Creato il 17 agosto 2011 da Ilpescatorediperle
Due giorni fa mi ha scritto Facebook. Mi ha detto che un'immagine da me utilizzata era stata rimossa perché violava un copyright. All'inizio non riuscivo a capire di quale si trattasse - in fondo ne ho postate a piene mani.Poi eccola, infine: la fotografia incriminata era un ritratto di Giuni Russo, a far da profilo alla pagina da me dedicata all'amatissima artista siciliana - ai suoi acuti vertiginosi che fanno il verso ai gabbiani, che possiamo ascoltare in brani come Un'estate al mare e L'addio.E' la seconda volta che succede la stessa cosa, per non parlare delle canzoni condivise da YouTube e puntualmente rimosse. Probabilmente Maria Antonietta Sisini, collaboratrice e vedova della cantante, a capo della fondazione a lei dedicata, si sta adoperando con cura a proteggere la memoria di Giuni.Ora, che Russo sia tutelata e che i relativi diritti d'autore siano difesi mi sembra più che giusto - e, per quel che vale, considerato quanto poco fu tutelata la sua arte mentre era viva (vero Caterina Caselli, o tu che ci ammorbi con enogruppi pugliesi?), doveroso.Qui però non stiamo parlando di questo. Per carità, non parleremo nemmeno della Rete, del "popolo di Facebook", della cultura orale rediviva e di "Marshall McLuhan, ... ma lei sa niente di Marshall McLuhan?". Penso solo che qualcuno potrebbe scrivere la storia della canzone dal punto di vista delle vedove, da Yoko Ono in giù (no, un momento: in su).
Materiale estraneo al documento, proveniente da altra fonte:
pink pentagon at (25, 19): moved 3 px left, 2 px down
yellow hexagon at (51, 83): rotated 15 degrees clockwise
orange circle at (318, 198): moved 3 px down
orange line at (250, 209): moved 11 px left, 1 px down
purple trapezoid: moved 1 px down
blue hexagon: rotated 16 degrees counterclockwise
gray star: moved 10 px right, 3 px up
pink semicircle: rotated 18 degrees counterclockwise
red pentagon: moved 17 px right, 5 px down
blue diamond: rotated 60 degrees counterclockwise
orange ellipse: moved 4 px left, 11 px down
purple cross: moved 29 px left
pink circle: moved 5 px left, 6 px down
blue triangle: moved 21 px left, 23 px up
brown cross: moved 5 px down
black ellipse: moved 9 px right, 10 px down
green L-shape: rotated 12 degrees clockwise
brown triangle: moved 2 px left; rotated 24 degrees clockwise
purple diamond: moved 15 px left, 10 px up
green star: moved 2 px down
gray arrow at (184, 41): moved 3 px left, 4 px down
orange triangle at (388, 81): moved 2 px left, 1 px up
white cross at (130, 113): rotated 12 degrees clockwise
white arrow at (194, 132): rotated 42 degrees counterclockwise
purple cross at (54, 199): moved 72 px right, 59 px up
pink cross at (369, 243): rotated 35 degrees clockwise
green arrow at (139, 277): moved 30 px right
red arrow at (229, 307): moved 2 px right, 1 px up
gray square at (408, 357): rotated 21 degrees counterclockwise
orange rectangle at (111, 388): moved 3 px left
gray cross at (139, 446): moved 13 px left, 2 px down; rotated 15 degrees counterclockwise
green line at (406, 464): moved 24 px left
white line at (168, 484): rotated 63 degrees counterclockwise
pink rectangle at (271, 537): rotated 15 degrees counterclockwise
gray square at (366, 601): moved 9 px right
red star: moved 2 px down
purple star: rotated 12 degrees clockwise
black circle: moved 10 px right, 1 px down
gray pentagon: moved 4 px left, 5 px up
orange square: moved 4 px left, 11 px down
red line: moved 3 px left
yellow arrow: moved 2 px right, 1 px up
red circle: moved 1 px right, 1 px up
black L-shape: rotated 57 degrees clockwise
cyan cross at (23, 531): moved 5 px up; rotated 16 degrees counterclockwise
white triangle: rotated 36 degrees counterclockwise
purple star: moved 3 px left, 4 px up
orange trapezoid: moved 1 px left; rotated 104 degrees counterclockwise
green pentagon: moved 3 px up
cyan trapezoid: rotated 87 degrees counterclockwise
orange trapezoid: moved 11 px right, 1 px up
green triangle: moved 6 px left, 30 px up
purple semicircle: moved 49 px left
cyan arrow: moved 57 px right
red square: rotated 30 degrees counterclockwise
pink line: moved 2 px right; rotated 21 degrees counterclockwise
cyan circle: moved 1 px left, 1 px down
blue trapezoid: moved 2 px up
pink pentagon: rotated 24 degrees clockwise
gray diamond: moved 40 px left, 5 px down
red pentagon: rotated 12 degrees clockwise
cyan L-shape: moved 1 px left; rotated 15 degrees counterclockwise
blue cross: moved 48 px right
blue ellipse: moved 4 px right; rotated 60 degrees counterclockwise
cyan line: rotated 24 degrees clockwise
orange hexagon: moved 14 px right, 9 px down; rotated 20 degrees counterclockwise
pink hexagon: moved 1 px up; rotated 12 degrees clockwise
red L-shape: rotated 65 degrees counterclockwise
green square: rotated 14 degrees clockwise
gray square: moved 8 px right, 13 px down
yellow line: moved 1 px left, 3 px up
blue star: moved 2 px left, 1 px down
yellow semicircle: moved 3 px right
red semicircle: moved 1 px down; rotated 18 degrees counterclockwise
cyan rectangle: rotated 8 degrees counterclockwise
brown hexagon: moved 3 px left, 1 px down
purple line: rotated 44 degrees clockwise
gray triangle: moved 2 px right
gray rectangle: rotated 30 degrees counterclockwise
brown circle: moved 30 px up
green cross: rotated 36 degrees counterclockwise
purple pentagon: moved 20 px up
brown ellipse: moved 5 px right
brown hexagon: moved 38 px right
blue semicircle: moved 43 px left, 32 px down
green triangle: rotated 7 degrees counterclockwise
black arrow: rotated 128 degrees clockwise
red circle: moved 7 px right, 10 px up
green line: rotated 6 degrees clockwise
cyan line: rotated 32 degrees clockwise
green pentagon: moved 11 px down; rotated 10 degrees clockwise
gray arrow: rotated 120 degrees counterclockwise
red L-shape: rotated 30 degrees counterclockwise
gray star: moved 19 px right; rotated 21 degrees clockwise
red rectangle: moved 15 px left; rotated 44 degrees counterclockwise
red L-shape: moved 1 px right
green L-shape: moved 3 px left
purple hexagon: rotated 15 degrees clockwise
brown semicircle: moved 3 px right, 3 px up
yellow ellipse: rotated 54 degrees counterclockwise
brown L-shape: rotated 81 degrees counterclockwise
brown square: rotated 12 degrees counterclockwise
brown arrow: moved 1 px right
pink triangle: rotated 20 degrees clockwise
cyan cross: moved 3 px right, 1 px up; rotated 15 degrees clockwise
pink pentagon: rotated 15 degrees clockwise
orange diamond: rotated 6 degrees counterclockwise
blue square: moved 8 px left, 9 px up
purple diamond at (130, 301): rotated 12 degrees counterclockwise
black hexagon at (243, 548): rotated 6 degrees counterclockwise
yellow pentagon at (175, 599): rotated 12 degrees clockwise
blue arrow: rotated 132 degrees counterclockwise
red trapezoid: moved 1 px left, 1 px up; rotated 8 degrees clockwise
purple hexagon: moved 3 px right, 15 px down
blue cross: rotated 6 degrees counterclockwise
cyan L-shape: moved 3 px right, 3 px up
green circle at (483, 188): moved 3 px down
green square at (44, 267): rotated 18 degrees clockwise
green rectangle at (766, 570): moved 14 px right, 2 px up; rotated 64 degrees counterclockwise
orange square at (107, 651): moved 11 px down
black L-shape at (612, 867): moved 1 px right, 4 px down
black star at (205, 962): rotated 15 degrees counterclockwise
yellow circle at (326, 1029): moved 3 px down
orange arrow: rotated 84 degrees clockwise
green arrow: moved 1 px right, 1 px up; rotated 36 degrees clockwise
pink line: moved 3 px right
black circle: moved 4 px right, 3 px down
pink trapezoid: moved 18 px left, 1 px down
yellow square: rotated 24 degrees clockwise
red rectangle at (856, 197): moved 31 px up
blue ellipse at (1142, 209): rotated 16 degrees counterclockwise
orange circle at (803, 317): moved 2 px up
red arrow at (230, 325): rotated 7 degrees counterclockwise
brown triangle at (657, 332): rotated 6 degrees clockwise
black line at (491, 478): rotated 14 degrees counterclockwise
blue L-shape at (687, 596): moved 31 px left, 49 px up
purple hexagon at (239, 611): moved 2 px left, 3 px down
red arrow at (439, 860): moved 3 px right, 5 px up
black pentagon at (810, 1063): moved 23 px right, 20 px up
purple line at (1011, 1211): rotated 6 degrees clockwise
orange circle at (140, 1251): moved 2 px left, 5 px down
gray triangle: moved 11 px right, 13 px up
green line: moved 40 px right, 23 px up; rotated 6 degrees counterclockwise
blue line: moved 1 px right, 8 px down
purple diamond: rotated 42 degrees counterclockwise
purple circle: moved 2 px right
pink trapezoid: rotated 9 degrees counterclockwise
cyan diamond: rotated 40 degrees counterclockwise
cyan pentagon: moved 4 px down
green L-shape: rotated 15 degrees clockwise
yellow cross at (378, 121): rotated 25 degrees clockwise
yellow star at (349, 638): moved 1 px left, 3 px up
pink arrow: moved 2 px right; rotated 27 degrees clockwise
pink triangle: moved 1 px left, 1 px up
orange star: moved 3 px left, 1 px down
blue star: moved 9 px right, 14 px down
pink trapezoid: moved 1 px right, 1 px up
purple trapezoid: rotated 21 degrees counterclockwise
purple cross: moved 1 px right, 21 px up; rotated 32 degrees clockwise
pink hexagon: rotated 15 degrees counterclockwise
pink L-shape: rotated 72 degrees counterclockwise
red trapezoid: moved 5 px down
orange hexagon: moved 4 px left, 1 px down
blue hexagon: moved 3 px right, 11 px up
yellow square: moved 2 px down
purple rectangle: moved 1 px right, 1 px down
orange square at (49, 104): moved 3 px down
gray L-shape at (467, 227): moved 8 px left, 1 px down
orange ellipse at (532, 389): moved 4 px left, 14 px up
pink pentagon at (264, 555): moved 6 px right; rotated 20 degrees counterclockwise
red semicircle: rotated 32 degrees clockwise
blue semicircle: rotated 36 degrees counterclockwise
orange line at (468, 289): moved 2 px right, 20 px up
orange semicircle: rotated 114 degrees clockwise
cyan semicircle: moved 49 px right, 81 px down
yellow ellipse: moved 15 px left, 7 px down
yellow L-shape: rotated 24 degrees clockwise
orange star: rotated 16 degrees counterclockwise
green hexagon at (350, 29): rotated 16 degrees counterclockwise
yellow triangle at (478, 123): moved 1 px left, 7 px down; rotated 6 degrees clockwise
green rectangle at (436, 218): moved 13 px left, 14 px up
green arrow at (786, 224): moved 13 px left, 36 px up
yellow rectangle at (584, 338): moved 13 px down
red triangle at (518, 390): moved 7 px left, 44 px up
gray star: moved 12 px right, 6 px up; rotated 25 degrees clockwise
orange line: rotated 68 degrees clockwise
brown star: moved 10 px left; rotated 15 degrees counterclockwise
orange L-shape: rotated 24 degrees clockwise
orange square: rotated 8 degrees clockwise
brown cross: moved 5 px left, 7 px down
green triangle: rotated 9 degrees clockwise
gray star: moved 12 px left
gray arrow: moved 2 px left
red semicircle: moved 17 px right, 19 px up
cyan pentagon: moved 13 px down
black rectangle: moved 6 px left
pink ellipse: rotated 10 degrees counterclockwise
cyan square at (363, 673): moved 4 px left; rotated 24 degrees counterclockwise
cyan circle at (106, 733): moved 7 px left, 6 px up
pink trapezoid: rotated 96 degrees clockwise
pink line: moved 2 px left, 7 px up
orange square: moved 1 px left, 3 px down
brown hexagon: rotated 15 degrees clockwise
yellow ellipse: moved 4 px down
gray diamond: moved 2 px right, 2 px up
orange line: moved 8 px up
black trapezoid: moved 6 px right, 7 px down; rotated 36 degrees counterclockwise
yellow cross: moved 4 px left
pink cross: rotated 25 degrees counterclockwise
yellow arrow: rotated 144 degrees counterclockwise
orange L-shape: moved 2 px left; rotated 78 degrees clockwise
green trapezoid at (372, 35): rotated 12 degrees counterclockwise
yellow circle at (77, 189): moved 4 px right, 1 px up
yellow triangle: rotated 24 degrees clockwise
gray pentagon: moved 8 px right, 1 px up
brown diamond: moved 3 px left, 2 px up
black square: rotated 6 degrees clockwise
Un capitoletto corposo potrebbe andare alle italiane, dalle monomaniache à la Grazia Letizia Veronese alle prodighe à la Dori Ghezzi, e in questo capitolo qualcuno parlerà anche di Sisini (basta che non lo scriva Vincenzo bravobravissimo Mollica).Penso, soprattutto, che la memoria, avviluppata in troppi divieti sotto spoglia di diritti, inaridisce e muore. "Muore" che è quasi l'anagramma (che è certamente il contrario) di "Omero", cioè di: "raccontala e raccontala e trasmettila e trasformala e tradiscila anche magari, ma così se la ricorderanno per sempre".Forse è solo che in questi giorni ho letto L'arpa d'erba di Capote: "Senti? E' l'arpa d'erba, che racconta qualche storia. Conosce la storia di tutta la gente della collina, di tutta la gente che è vissuta, e quando saremo morti racconterà anche la nostra." Ecco, lasciamola suonare invece di falciarla via.